INFO: 2017/04/04 06:16:07.062159 Our name is 8e:0e:19:5d:4e:5e(n3)
INFO: 2017/04/04 06:16:07.062426 Launch detected - using supplied peer list: [192.168.23.200 192.168.23.201 192.168.23.202 192.168.23.203]
INFO: 2017/04/04 06:16:07.062669 Checking for pre-existing addresses on weave bridge
INFO: 2017/04/04 06:16:07.072861 [allocator 8e:0e:19:5d:4e:5e] No valid persisted data
INFO: 2017/04/04 06:16:07.158094 [allocator 8e:0e:19:5d:4e:5e] Initialising via deferred consensus
INFO: 2017/04/04 06:16:07.159120 Sniffing traffic on datapath (via ODP)
INFO: 2017/04/04 06:16:07.163257 ->[192.168.23.202:6783] attempting connection
INFO: 2017/04/04 06:16:07.163770 ->[192.168.23.201:6783] attempting connection
INFO: 2017/04/04 06:16:07.164761 ->[192.168.23.203:6783] attempting connection
INFO: 2017/04/04 06:16:07.165369 ->[192.168.23.200:6783] attempting connection
INFO: 2017/04/04 06:16:07.165999 ->[192.168.23.203:48229] connection accepted
INFO: 2017/04/04 06:16:07.173375 ->[192.168.23.203:6783|8e:0e:19:5d:4e:5e(n3)]: connection shutting down due to error: cannot connect to ourself
INFO: 2017/04/04 06:16:07.174156 ->[192.168.23.203:48229|8e:0e:19:5d:4e:5e(n3)]: connection shutting down due to error: cannot connect to ourself
INFO: 2017/04/04 06:16:07.185573 ->[192.168.23.202:6783|8e:0e:19:5d:4e:5e(n3)]: connection shutting down due to error: local "8e:0e:19:5d:4e:5e(n3)" and remote "8e:0e:19:5d:4e:5e(n2)" peer names collision
INFO: 2017/04/04 06:16:07.189360 Listening for HTTP control messages on 127.0.0.1:6784

rhuss on 4 Apr 2017

I think all we can do from a kubeadm perspective is document unique product UUIDs as a potential requirement. I imagine there are so many different ways to resolving this per OS, we can't really suggest a specific one.

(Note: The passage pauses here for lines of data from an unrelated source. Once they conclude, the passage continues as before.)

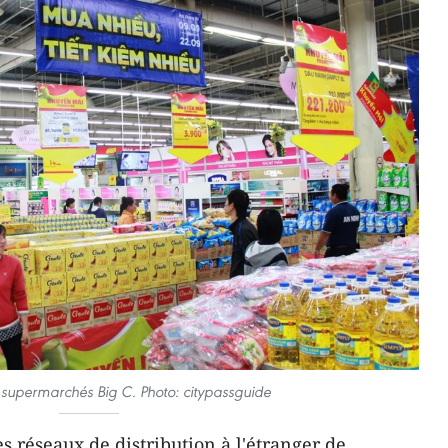
 supermarchés Big C. Photo: citypassguide
es réseaux de distribution à l'étranger de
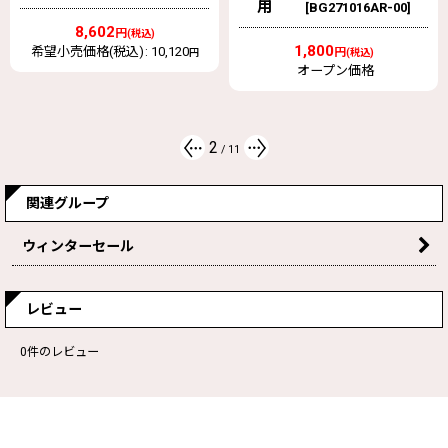
用
[
BG271016AR-00
]
徴
運びに便利です。 ・巻き下げ時のかみ込みを防止し操作性が
8,602
良くなりました。 ・JIS規格品（JISB8802）です。
円
(税込)
1,800
希望小売価格(税込)
:
10,120
円
円
(税込)
JIS規格品(JIS B 8802) ロードチェーン：焼入ロードチェーン
オープン価格
仕
(継ぎ足し不可・揚程増しは注文時のみ) 定格荷重(t)：0.5 標準
様
揚程(m)：2.5 フック間最小距離(mm)：275 ロードチェーン
(m)：2.5 ハンドチェーン(m)：2.5
2
/
11
原
日本
産
関連グループ
国
ウィンターセール
レビュー
0
件のレビュー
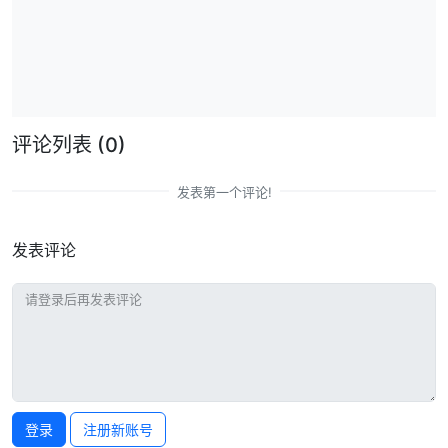
评论列表
(0)
发表第一个评论!
发表评论
登录
注册新账号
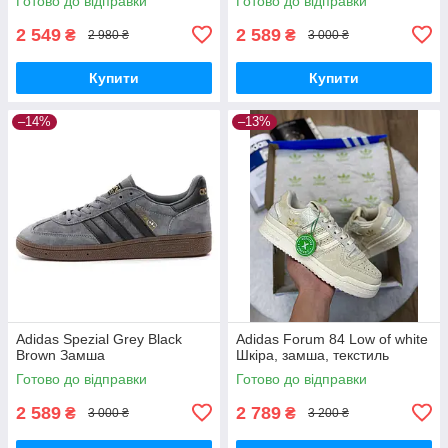
Готово до відправки
Готово до відправки
2 549
2 589
₴
₴
2 980 ₴
3 000 ₴
Купити
Купити
–14%
–13%
Adidas Spezial Grey Black
Adidas Forum 84 Low of white
Brown Замша
Шкіра, замша, текстиль
Готово до відправки
Готово до відправки
2 589
2 789
₴
₴
3 000 ₴
3 200 ₴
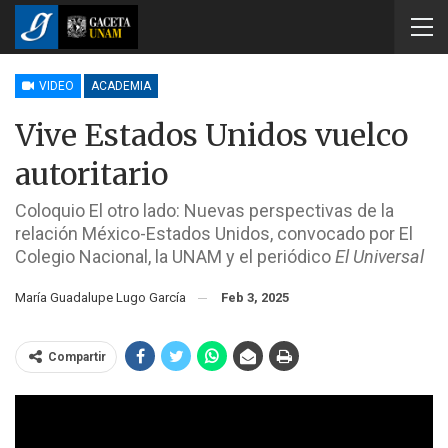
VIDEO
ACADEMIA
Vive Estados Unidos vuelco
autoritario
Coloquio El otro lado: Nuevas perspectivas de la
relación México-Estados Unidos, convocado por El
Colegio Nacional, la UNAM y el periódico
El Universal
María Guadalupe Lugo García
Feb 3, 2025
Compartir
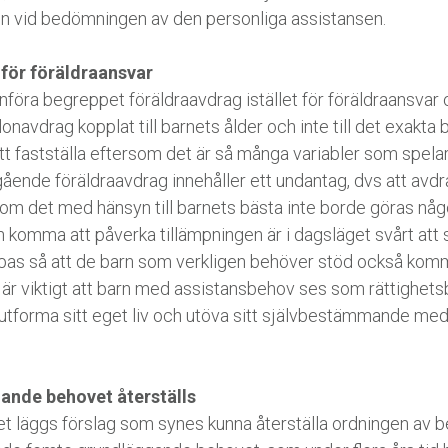
sen vid bedömningen av den personliga assistansen.
 för föräldraansvar
 införa begreppet föräldraavdrag istället för föräldraansvar 
onavdrag kopplat till barnets ålder och inte till det exakt
att fastställa eftersom det är så många variabler som spelar
ngående föräldraavdrag innehåller ett undantag, dvs att avdr
m det med hänsyn till barnets bästa inte borde göras någ
n komma att påverka tillämpningen är i dagsläget svårt att
pas så att de barn som verkligen behöver stöd också komme
et är viktigt att barn med assistansbehov ses som rättighet
 utforma sitt eget liv och utöva sitt självbestämmande med
ande behovet återställs
det läggs förslag som synes kunna återställa ordningen av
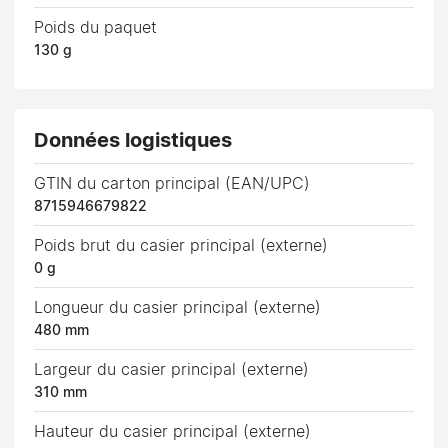
Poids du paquet
130 g
Données logistiques
GTIN du carton principal (EAN/UPC)
8715946679822
Poids brut du casier principal (externe)
0 g
Longueur du casier principal (externe)
480 mm
Largeur du casier principal (externe)
310 mm
Hauteur du casier principal (externe)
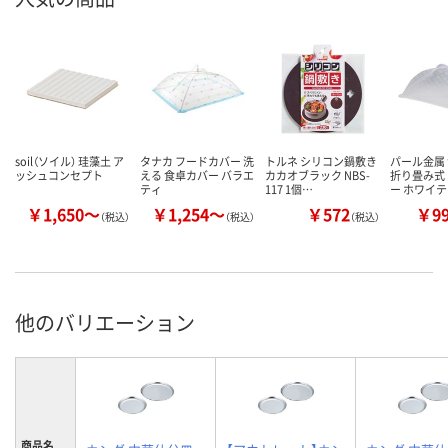
soil（ソイル） 珪藻土 ア
タナカ フードカバー 洗
トルネ シリコン鍋敷き
パール金属
ッシュコンセプト
える 食卓カバー バラエ
カカオブラック NBS-
折り畳み式
ティ
117 1個…
ー ホワイ
￥1,650～
￥1,254～
￥572
￥9
（税込）
（税込）
（税込）
他のバリエーション
商品名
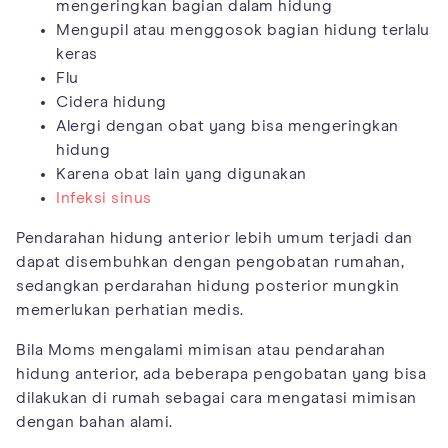
mengeringkan bagian dalam hidung
Mengupil atau menggosok bagian hidung terlalu
keras
Flu
Cidera hidung
Alergi dengan obat yang bisa mengeringkan
hidung
Karena obat lain yang digunakan
Infeksi sinus
Pendarahan hidung anterior lebih umum terjadi dan
dapat disembuhkan dengan pengobatan rumahan,
sedangkan perdarahan hidung posterior mungkin
memerlukan perhatian medis.
Bila Moms mengalami mimisan atau pendarahan
hidung anterior, ada beberapa pengobatan yang bisa
dilakukan di rumah sebagai cara mengatasi mimisan
dengan bahan alami.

jamiehannaford on 16 Jun 2017

Agreed @jamiehannaford, we should just list this as a requirement for everything running smoothly.
Kubernetes and things running on top might require/assume that
a) The product_uuid is unique
b) The MAC address is unique
for every node.

@jamiehannaford Can you document that please?

luxas on 17 Jun 2017

@luxas Sure, I'll get to it next week

jamiehannaford on 17 Jun 2017

Perfect, thank you!

luxas on 17 Jun 2017

This now documented, so we can close 🎉

jamiehannaford on 26 Jun 2017

👍1

Yayy :tada:

luxas on 26 Jun 2017

_От @ vganapathy1 15 ноября 2016 г. 15:38_

@soualid Удивительно, но UUID был одинаковым для всех виртуальных машин , которые у меня были, что вызвало конфликт имен и изменение UUID решило проблему.

Чтобы получить UUID,
cat /sys/class/dmi/id/product_uuid

Мне нужно было изменить UUID во всех виртуальных машинах, чтобы получить эту работу. Если это не работает для вас, вы можете проверить с @errordeveloper , и у него есть патч wave-kube, который также работает для меня.

Hi, @errordeveloper
Can you please give a patch for wave-kube to install weave with non-unique product_uuid?